Malkin blames Empire State Building’s tourism slump on weather, not 1 WTC
1.8 million people visited the tower’s observation deck in first half of year
The Empire State Building’s observation deck saw a decline in visitors in the first half of the year, but its landlord insists that has nothing to do with competition from the newly-opened observatory at One World Trade Center.
By June 30, 1.8 million visitors made it to the top of the landmark tower, down 4.7 percent from 1.9 million in the first half of 2014, Empire State Realty Trust revealed in a quarterly earnings call Thursday morning. Revenue from the observation deck was up by 0.7 percent in the recent quarter to $30.6 million, a slower growth than in previous quarters.
The company’s CEO Anthony Malkin argued attendance was down because of an unusually high number of bad-weather weekends and a slump in the number of international visitors to New York City. On the call, he had to field a barrage of questions from analysts on whether attendance was also impacted by the opening of the rival observation deck at One World Trade Center on May 29 – a notion he dismissed.

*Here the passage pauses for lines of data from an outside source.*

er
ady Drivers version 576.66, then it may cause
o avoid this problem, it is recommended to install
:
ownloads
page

“On One World Trade Center, we continue to believe that the downtown day is different day from the Midtown day for a New York City tourist,” he said. The company did not reveal any detailed information on whether attendance has changed since the opening of One World Trade Center, but Malkin insisted he closely follows public attendance records at the rival observation deck and that the Empire State Building is outperforming it.
“Candidly, we think we’ll have a better idea of (One World Trade Center’s) impact on our performance by the end of this year,” he added.

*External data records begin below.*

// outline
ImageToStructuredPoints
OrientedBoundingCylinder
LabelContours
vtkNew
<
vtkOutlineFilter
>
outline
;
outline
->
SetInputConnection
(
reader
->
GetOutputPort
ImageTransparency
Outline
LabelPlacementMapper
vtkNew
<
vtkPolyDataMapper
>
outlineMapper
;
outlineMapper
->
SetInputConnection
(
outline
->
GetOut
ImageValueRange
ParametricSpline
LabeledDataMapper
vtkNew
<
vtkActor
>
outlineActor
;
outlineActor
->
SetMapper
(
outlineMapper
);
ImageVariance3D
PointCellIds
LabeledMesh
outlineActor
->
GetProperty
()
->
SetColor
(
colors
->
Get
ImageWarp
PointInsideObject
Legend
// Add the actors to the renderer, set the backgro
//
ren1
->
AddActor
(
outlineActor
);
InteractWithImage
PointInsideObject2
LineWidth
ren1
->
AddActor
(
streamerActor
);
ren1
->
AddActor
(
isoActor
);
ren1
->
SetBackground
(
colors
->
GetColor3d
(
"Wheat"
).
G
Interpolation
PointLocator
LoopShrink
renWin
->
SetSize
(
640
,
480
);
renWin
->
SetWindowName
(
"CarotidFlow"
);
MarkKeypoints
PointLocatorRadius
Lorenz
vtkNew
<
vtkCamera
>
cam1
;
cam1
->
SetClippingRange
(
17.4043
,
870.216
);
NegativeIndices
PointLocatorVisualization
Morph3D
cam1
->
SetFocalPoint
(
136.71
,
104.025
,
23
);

Asked by an analyst if the real estate investment trust is considering selling the observation deck, Malkin responded: “I think you have to be absolutely insane to separate a business that has such an impact on your building from the ownership of the building.”
He said the company wants to stay in the observatory business because it’s not capital-intensive, and produces steady income independent of the office market.
“We like it,” Malkin said. “We like it a bunch.”